For the most part, the Chinese navy has been relatively isolated, and something of an unknown quantity to outsiders. But a growing military strength has come in line with a growing military openness.
The navy is reaching out for more foreign exchanges, and it's showing off its newest vessels to the world.
A journey to reach out that's becoming more frequent for the Chinese navy.
The fleet that left Sanya this February was among the country's latest heading for friendly visits and joint drills.
The first such visit was in 1985, and the destination was Pakistan. Since then over 50 vessels have visited more than 40 countries. They brought not only a message of friendship, but also the latest technology of the Chinese navy.
He Xin from Chinese Naval Fleet said, "All our visiting vessels are of the newest type designed and produced by China since the late 1970s. This includes the missile destroyer, missile frigate, and ocean-going training and supplying vessel."

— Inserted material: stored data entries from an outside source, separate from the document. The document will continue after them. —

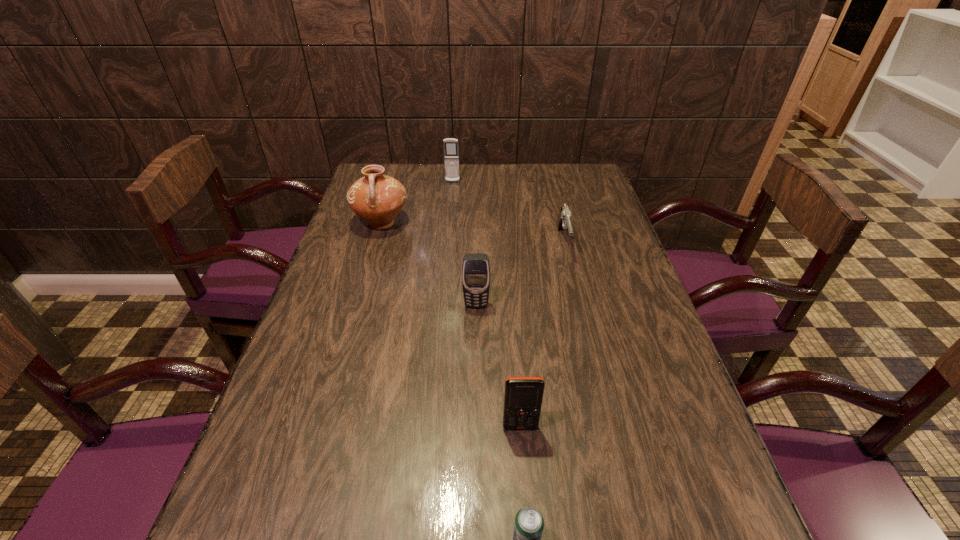 Find the location of a particular element. The image size is (960, 540). free spot located on the front face of the second nearest cellular telephone is located at coordinates (476, 364).

Locate an element on the screen. The image size is (960, 540). vacant space located 0.110m on the screen of the nearest cellular telephone is located at coordinates (525, 489).

Locate an element on the screen. This screenshot has height=540, width=960. vacant area situated at the muzzle of the rightmost object is located at coordinates (582, 319).

Locate an element on the screen. object present at the far edge is located at coordinates point(451,154).

Where is `object present at the left edge`? object present at the left edge is located at coordinates (376, 198).

Image resolution: width=960 pixels, height=540 pixels. In the image, there is a desktop. Find the location of `blank space at the far edge`. blank space at the far edge is located at coordinates (427, 166).

The image size is (960, 540). What are the coordinates of `free space at the left edge of the desktop` in the screenshot? It's located at (354, 314).

Where is `free space at the right edge of the desktop`? free space at the right edge of the desktop is located at coordinates (657, 401).

At what (x,y) coordinates should I click in order to perform the action: click on free region at the far right corner of the desktop. Please return your answer as a coordinate pair (x, y). This screenshot has height=540, width=960. Looking at the image, I should click on (587, 191).

Image resolution: width=960 pixels, height=540 pixels. Identify the location of vacant space in between the pottery and the farthest cellular telephone. (418, 203). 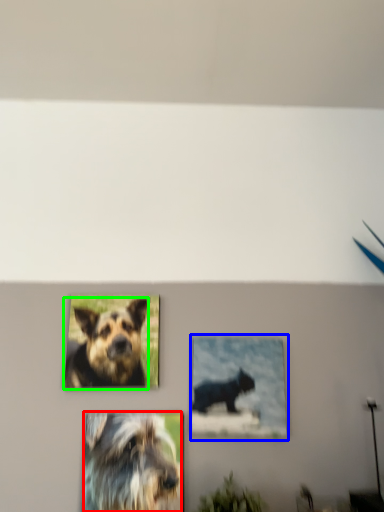 Question: Estimate the real-world distances between objects in this image. Which object is closer to dog (highlighted by a red box), picture frame (highlighted by a blue box) or dog (highlighted by a green box)?

Choices:
 (A) picture frame
 (B) dog

Answer: (B) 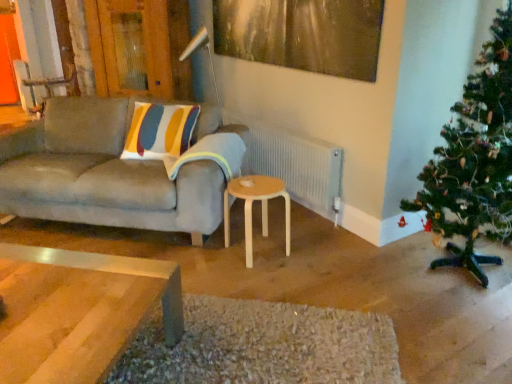 Question: Could striped fabric pillow at center be considered to be inside wooden armchair at upper left?

Choices:
 (A) yes
 (B) no

Answer: (B)

Question: Does wooden armchair at upper left lie behind striped fabric pillow at center?

Choices:
 (A) no
 (B) yes

Answer: (B)

Question: Does wooden armchair at upper left have a greater height compared to striped fabric pillow at center?

Choices:
 (A) yes
 (B) no

Answer: (A)

Question: From a real-world perspective, is wooden armchair at upper left positioned under striped fabric pillow at center based on gravity?

Choices:
 (A) yes
 (B) no

Answer: (B)

Question: Is the surface of wooden armchair at upper left in direct contact with striped fabric pillow at center?

Choices:
 (A) no
 (B) yes

Answer: (A)

Question: Is wooden armchair at upper left shorter than striped fabric pillow at center?

Choices:
 (A) yes
 (B) no

Answer: (B)

Question: Does natural wood stool at center have a smaller size compared to matte gray couch at left?

Choices:
 (A) no
 (B) yes

Answer: (B)

Question: Is natural wood stool at center shorter than matte gray couch at left?

Choices:
 (A) no
 (B) yes

Answer: (B)

Question: Is natural wood stool at center bigger than matte gray couch at left?

Choices:
 (A) no
 (B) yes

Answer: (A)

Question: Is natural wood stool at center wider than matte gray couch at left?

Choices:
 (A) no
 (B) yes

Answer: (A)

Question: Would you say natural wood stool at center is outside matte gray couch at left?

Choices:
 (A) yes
 (B) no

Answer: (A)

Question: Is natural wood stool at center in contact with matte gray couch at left?

Choices:
 (A) no
 (B) yes

Answer: (A)

Question: Would you consider metallic gold painting at upper center to be distant from striped fabric pillow at center?

Choices:
 (A) no
 (B) yes

Answer: (A) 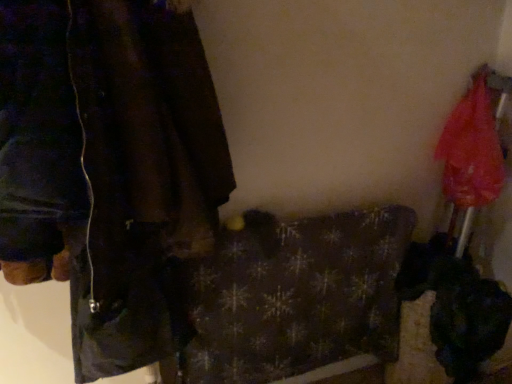 Question: Does dark plaid blanket at center have a lesser width compared to translucent nylon umbrella at right?

Choices:
 (A) yes
 (B) no

Answer: (A)

Question: Can you confirm if dark plaid blanket at center is positioned to the right of translucent nylon umbrella at right?

Choices:
 (A) yes
 (B) no

Answer: (B)

Question: Is dark plaid blanket at center not near translucent nylon umbrella at right?

Choices:
 (A) yes
 (B) no

Answer: (B)

Question: Is dark plaid blanket at center surrounding translucent nylon umbrella at right?

Choices:
 (A) yes
 (B) no

Answer: (B)

Question: Is dark plaid blanket at center outside translucent nylon umbrella at right?

Choices:
 (A) no
 (B) yes

Answer: (B)

Question: From a real-world perspective, is dark brown leather jacket at left above or below dark plaid blanket at center?

Choices:
 (A) below
 (B) above

Answer: (B)

Question: Looking at their shapes, would you say dark brown leather jacket at left is wider or thinner than dark plaid blanket at center?

Choices:
 (A) wide
 (B) thin

Answer: (A)

Question: Is point (100, 177) closer or farther from the camera than point (400, 218)?

Choices:
 (A) farther
 (B) closer

Answer: (B)

Question: Is dark brown leather jacket at left inside the boundaries of dark plaid blanket at center, or outside?

Choices:
 (A) outside
 (B) inside

Answer: (A)

Question: Considering the positions of dark plaid blanket at center and dark brown leather jacket at left in the image, is dark plaid blanket at center wider or thinner than dark brown leather jacket at left?

Choices:
 (A) thin
 (B) wide

Answer: (A)

Question: From a real-world perspective, is dark plaid blanket at center above or below dark brown leather jacket at left?

Choices:
 (A) above
 (B) below

Answer: (B)

Question: From their relative heights in the image, would you say dark plaid blanket at center is taller or shorter than dark brown leather jacket at left?

Choices:
 (A) short
 (B) tall

Answer: (B)

Question: In the image, is dark plaid blanket at center positioned in front of or behind dark brown leather jacket at left?

Choices:
 (A) front
 (B) behind

Answer: (B)

Question: From a real-world perspective, is dark brown leather jacket at left physically located above or below translucent nylon umbrella at right?

Choices:
 (A) above
 (B) below

Answer: (A)

Question: Based on their sizes in the image, would you say dark brown leather jacket at left is bigger or smaller than translucent nylon umbrella at right?

Choices:
 (A) big
 (B) small

Answer: (A) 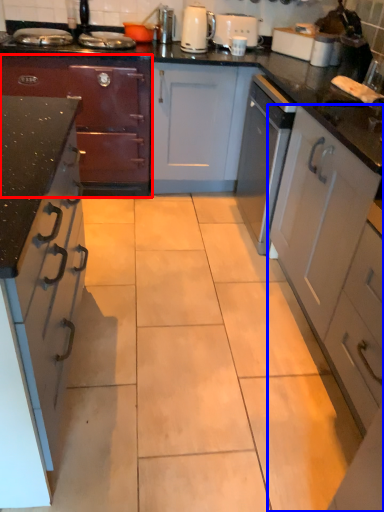 Question: Which object is further to the camera taking this photo, cabinetry (highlighted by a red box) or cabinetry (highlighted by a blue box)?

Choices:
 (A) cabinetry
 (B) cabinetry

Answer: (A) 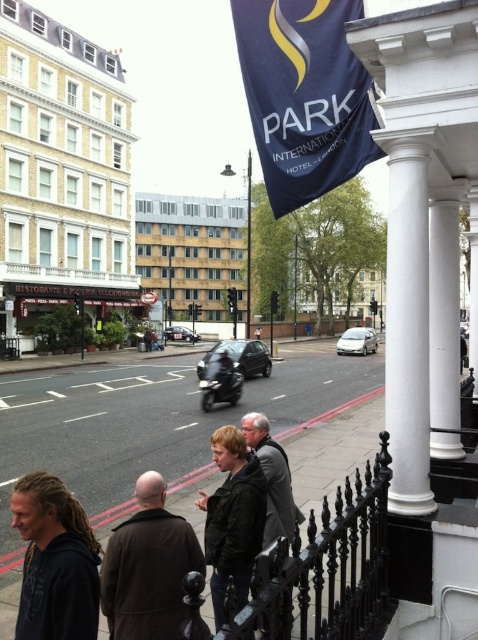 Question: Which object appears farthest from the camera in this image?

Choices:
 (A) black leather jacket at center
 (B) dark brown hair at lower left

Answer: (A)

Question: Is dark blue fabric flag at upper center below brown leather coat at lower left?

Choices:
 (A) yes
 (B) no

Answer: (B)

Question: Which of the following is the farthest from the observer?

Choices:
 (A) concrete sidewalk at lower center
 (B) dark brown hair at lower left

Answer: (A)

Question: Can you confirm if dark blue fabric flag at upper center is smaller than black leather jacket at center?

Choices:
 (A) yes
 (B) no

Answer: (B)

Question: Which point appears closest to the camera in this image?

Choices:
 (A) (107, 552)
 (B) (312, 4)
 (C) (235, 403)
 (D) (49, 545)

Answer: (D)

Question: In this image, where is brown leather coat at lower left located relative to dark gray jacket at center?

Long-time navigation in the ocean is a real test of Chinese-made ships. And the successful journeys have proven their sea-worthiness.
The destroyer Shenzhen is a star on China's maritime diplomatic team. It has visited the most countries, and joined China's first rescue drills overseas.
But it was the destroyer Qingdao that accomplished the navy's first journey around the globe, in 4 months. Apart from its diplomatic role, the ship also has special meaning for overseas Chinese.
Qie Xingjing, officer of Destroyer Qingdao, said, "What touched me most are overseas Chinese who welcomed us at each of our stops. The vessel is a floating island. Many of them are so excited and even burst into tears on boarding our ship. They think the visiting fleet represents the stronger role of our nation."
And the Chinese navy also opens its door to the coming guests. Since a French destroyer visited Shanghai in 1978, over 100 naval fleets from more than 50 countries have called at Chinese ports for joint drills.
Building ties between China and the world for peace and joint efforts on maritime security and a sign of growing openness from greater military strength.